- _Assignment_
Where the word "Schalke" occurs in a line of the listing below, copy that line.

╭──

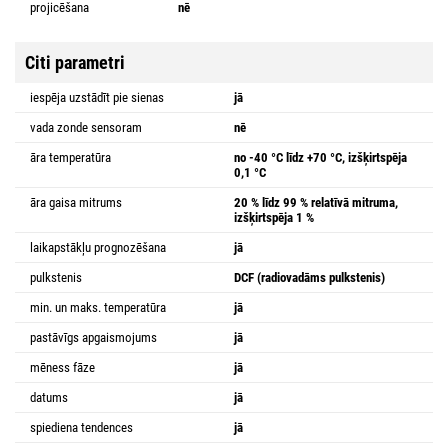
projicēšana
nē
Citi parametri
iespēja uzstādīt pie sienas
jā
vada zonde sensoram
nē
āra temperatūra
no -40 °C līdz +70 °C, izšķirtspēja
0,1 °C
āra gaisa mitrums
20 % līdz 99 % relatīvā mitruma,
izšķirtspēja 1 %
laikapstākļu prognozēšana
jā
pulkstenis
DCF (radiovadāms pulkstenis)
min. un maks. temperatūra
jā
pastāvīgs apgaismojums
jā
mēness fāze
jā
datums
jā
spiediena tendences
jā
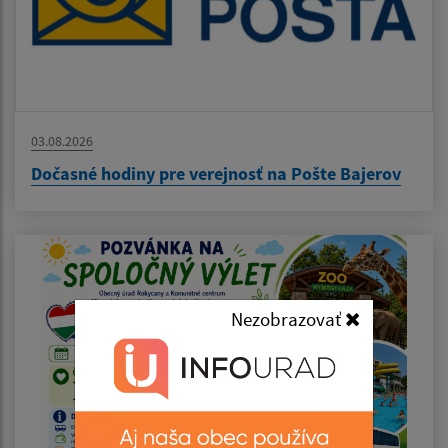
03.08.2026
Dočasné hodiny pre verejnosť na Pošte Bajerov
Nezobrazovať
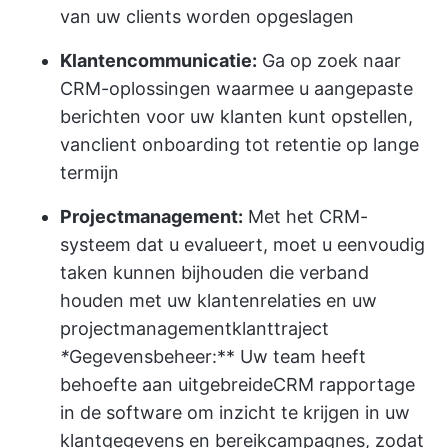
van uw clients worden opgeslagen
Klantencommunicatie:
Ga op zoek naar
CRM-oplossingen waarmee u aangepaste
berichten voor uw klanten kunt opstellen,
van
client onboarding
tot retentie op lange
termijn
Projectmanagement:
Met het CRM-
systeem dat u evalueert, moet u eenvoudig
taken kunnen bijhouden die verband
houden met uw klantenrelaties en uw
projectmanagement
klanttraject
*
Gegevensbeheer:** Uw team heeft
behoefte aan uitgebreide
CRM rapportage
in de
software om inzicht te krijgen in uw
klantgegevens en bereikcampagnes, zodat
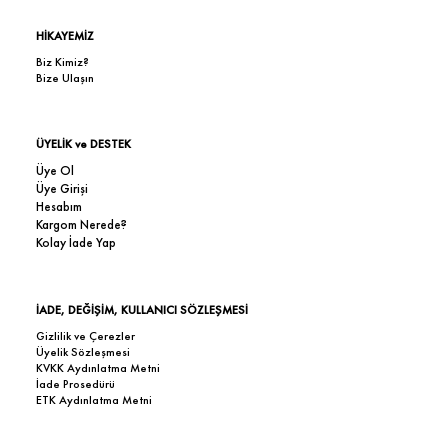
HİKAYEMİZ
Biz Kimiz?
Bize Ulaşın
ÜYELİK ve DESTEK
Üye Ol
Üye Girişi
Hesabım
Kargom Nerede?
Kolay İade Yap
İADE, DEĞİŞİM, KULLANICI SÖZLEŞMESİ
Gizlilik ve Çerezler
Üyelik Sözleşmesi
KVKK Aydınlatma Metni
İade Prosedürü
ETK Aydınlatma Metni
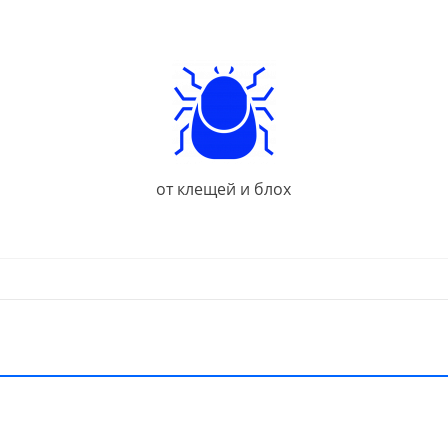
от клещей и блох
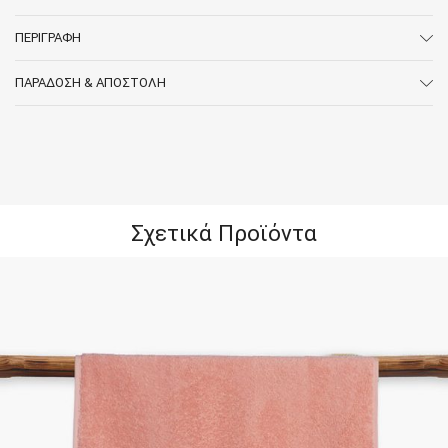
ΠΕΡΙΓΡΑΦΉ
ΠΑΡΆΔΟΣΗ & ΑΠΟΣΤΟΛΉ
Σχετικά Προϊόντα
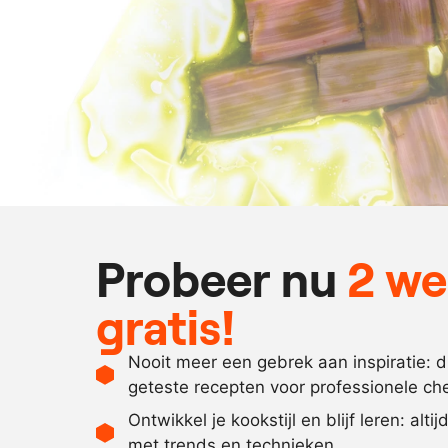
Probeer nu
2 w
gratis!
Nooit meer een gebrek aan inspiratie: 
geteste recepten voor professionele ch
Ontwikkel je kookstijl en blijf leren: alti
met trends en technieken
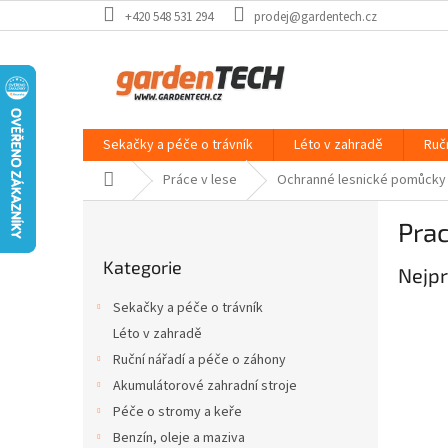
Přejít
+420 548 531 294
prodej@gardentech.cz
na
obsah
Sekačky a péče o trávník
Léto v zahradě
Ruč
Domů
Práce v lese
Ochranné lesnické pomůcky
P
Prac
o
Přeskočit
s
Kategorie
kategorie
Nejpr
t
r
Sekačky a péče o trávník
a
Léto v zahradě
n
Ruční nářadí a péče o záhony
n
í
Akumulátorové zahradní stroje
p
Péče o stromy a keře
a
Benzín, oleje a maziva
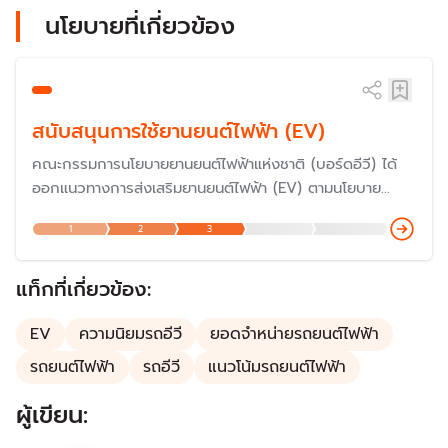
นโยบายที่เกี่ยวข้อง
สนับสนุนการใช้ยานยนต์ไฟฟ้า (EV)
คณะกรรมการนโยบายยานยนต์ไฟฟ้าแห่งชาติ (บอร์ดอีวี) ได้
ออกแนวทางการส่งเสริมยานยนต์ไฟฟ้า (EV) ตามนโยบาย
30@30 เพื่อเตรียมความพร้อมในการก้าวเข้าสู่สังคมคาร์บอน
1
2
3
ต่ำ (Low-carbon Society) และให้ประเทศไทยเป็นศูนย์กลาง
การผลิตยานยนต์ไฟฟ้า รวมทั้งชิ้นส่วนต่างๆ (EV Hub) ที่
สำคัญแห่งหนึ่งของภูมิภาคและของโลก
แท็กที่เกี่ยวข้อง:
EV
ความนิยมรถอีวี
ยอดจำหน่ายรถยนต์ไฟฟ้า
รถยนต์ไฟฟ้า
รถอีวี
แนวโน้มรถยนต์ไฟฟ้า
ผู้เขียน:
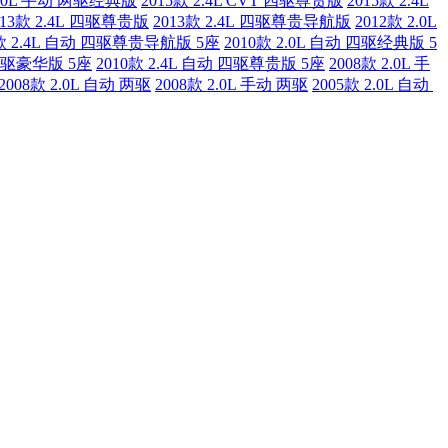
2.0L 手动 两驱经典版
2015款 2.4L CVT 四驱尊贵版
2015款 2.4L
013款 2.4L 四驱尊贵版
2013款 2.4L 四驱尊贵导航版
2012款 2.0L
2款 2.4L 自动 四驱尊贵导航版 5座
2010款 2.0L 自动 四驱经典版 5
 四驱豪华版 5座
2010款 2.4L 自动 四驱尊贵版 5座
2008款 2.0L 手
2008款 2.0L 自动 两驱
2008款 2.0L 手动 两驱
2005款 2.0L 自动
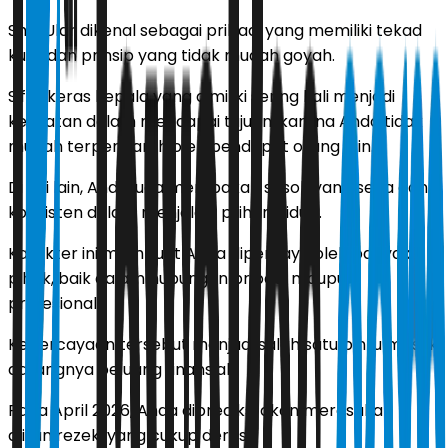
Shio Ular dikenal sebagai pribadi yang memiliki tekad
kuat dan prinsip yang tidak mudah goyah.
Sifat keras kepala yang dimiliki sering kali menjadi
kekuatan dalam mencapai tujuan, karena Anda tidak
mudah terpengaruh oleh pendapat orang lain.
Di sisi lain, Anda juga merupakan sosok yang setia dan
konsisten dalam menjalani pilihan hidup.
Karakter ini membuat Anda dipercaya oleh banyak
pihak, baik dalam hubungan pribadi maupun
profesional.
Kepercayaan tersebut menjadi salah satu pintu masuk
datangnya peluang finansial.
Pada April 2026, Anda diprediksi akan merasakan
aliran rezeki yang cukup deras.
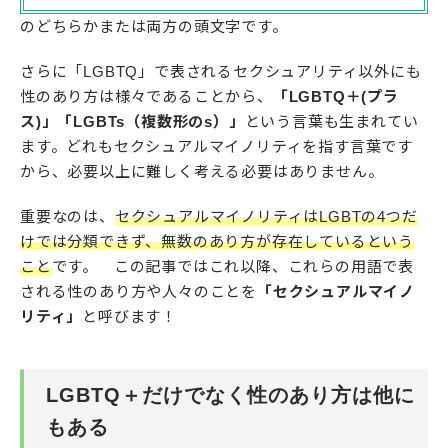
のどちらかまたは両方の頭文字です。
さらに「LGBTQ」で表されるセクシュアリティ以外にも
性のあり方は様々であることから、
「LGBTQ＋(プラ
ス)」「LGBTs（複数形のs）」
という言葉も生まれてい
ます。どれもセクシュアルマイノリティを指す言葉です
から、必要以上に難しく考える必要はありません。
重要なのは、
セクシュアルマイノリティはLGBTの4つだ
けでは分類できず、無数のあり方が存在しているという
こと
です。 この記事ではこれ以降、これらの用語で表
される性のあり方や人々のことを
「セクシュアルマイノ
リティ」
と呼びます！
LGBTQ＋だけでなく性のあり方は他に
もある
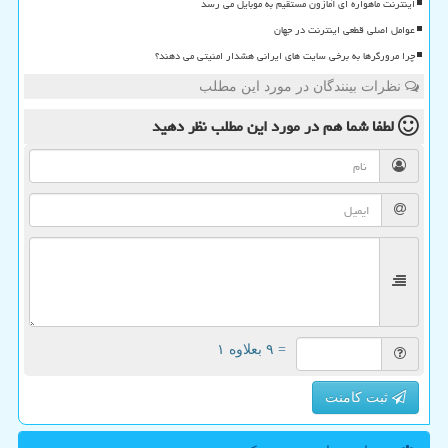
اینترنت ماهواره ای آمازون مستقیم به موبایل می رسد
عوامل اصلی قطعی اینترنت در جهان
چرا مرورگرها به برخی سایت های ایرانی هشدار امنیتی می دهند؟
نظرات بینندگان در مورد این مطلب
لطفا شما هم
در مورد این مطلب
نظر دهید
= ۹ بعلاوه ۱
ثبت کامنت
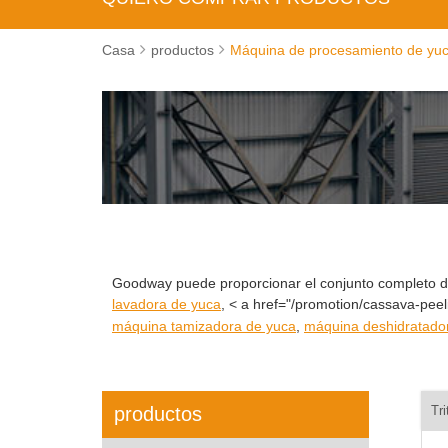
Casa
productos
Máquina de procesamiento de yu
Goodway puede proporcionar el conjunto completo de
lavadora de yuca
, < a href="/promotion/cassava-pee
máquina tamizadora de yuca
,
máquina deshidratado
productos
Tr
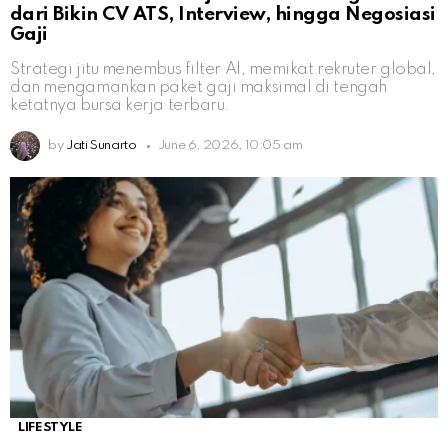
dari Bikin CV ATS, Interview, hingga Negosiasi
Gaji
Strategi jitu menembus filter AI, memikat rekruter global,
dan mengamankan paket gaji maksimal di tengah
ketatnya bursa kerja terbaru.
by
Jati Sunarto
June 6, 2026, 10:05 am
LIFESTYLE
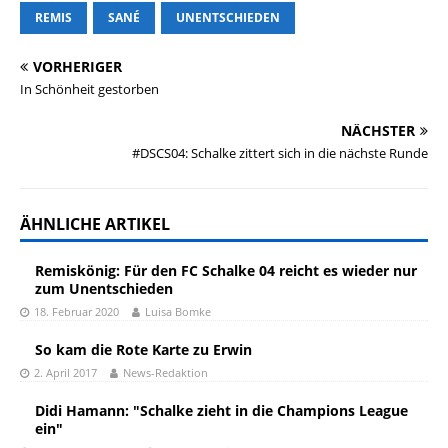
REMIS
SANÉ
UNENTSCHIEDEN
VORHERIGER
In Schönheit gestorben
NÄCHSTER
#DSCS04: Schalke zittert sich in die nächste Runde
ÄHNLICHE ARTIKEL
Remiskönig: Für den FC Schalke 04 reicht es wieder nur
zum Unentschieden
18. Februar 2020
Luisa Bomke
So kam die Rote Karte zu Erwin
2. April 2017
News-Redaktion
Didi Hamann: "Schalke zieht in die Champions League
ein"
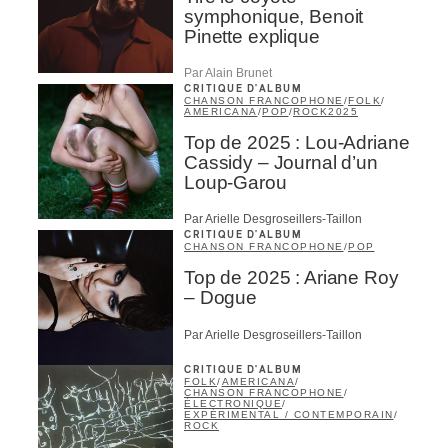
symphonique, Benoit
Pinette explique
Par Alain Brunet
CRITIQUE D'ALBUM
CHANSON FRANCOPHONE
/
FOLK
/
AMERICANA
/
POP
/
ROCK
2025
Top de 2025 : Lou-Adriane
Cassidy – Journal d’un
Loup-Garou
Par Arielle Desgroseillers-Taillon
CRITIQUE D'ALBUM
CHANSON FRANCOPHONE
/
POP
Top de 2025 : Ariane Roy
– Dogue
Par Arielle Desgroseillers-Taillon
CRITIQUE D'ALBUM
FOLK
/
AMERICANA
/
CHANSON FRANCOPHONE
/
ÉLECTRONIQUE
/
EXPÉRIMENTAL / CONTEMPORAIN
/
ROCK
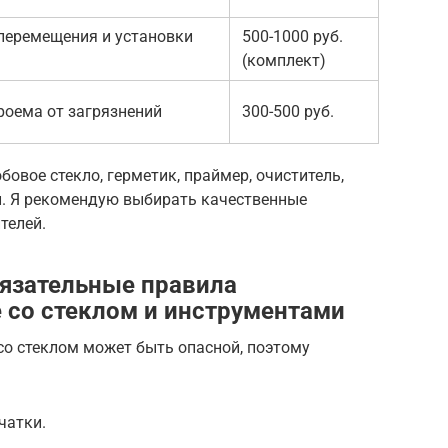
перемещения и установки
500-1000 руб.
(комплект)
роема от загрязнений
300-500 руб.
бовое стекло, герметик, праймер, очиститель,
и. Я рекомендую выбирать качественные
телей.
язательные правила
е со стеклом и инструментами
со стеклом может быть опасной, поэтому
чатки.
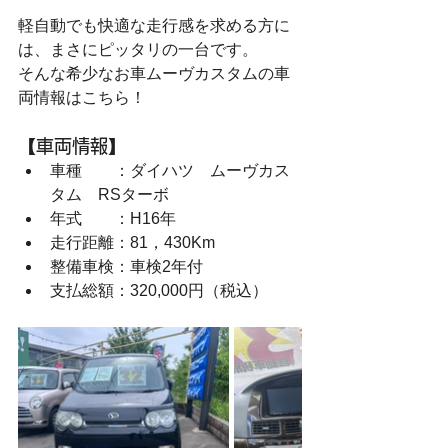
軽自動でも快適な走行感を求める方に
は、まさにピッタリの一台です。
そんな希少なお車ムーヴカスタムの車
両情報はこちら！
【車両情報】
車種　　：ダイハツ　ムーヴカス
タム　RSターボ
年式　　：H16年
走行距離：81，430Km
整備車検：車検2年付
支払総額：320,000円（税込）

╰──

- _Reply to the exercise_
#DSCS04: Schalke zittert sich in die nächste Runde
Remiskönig: Für den FC Schalke 04 reicht es wieder nur
Didi Hamann: "Schalke zieht in die Champions League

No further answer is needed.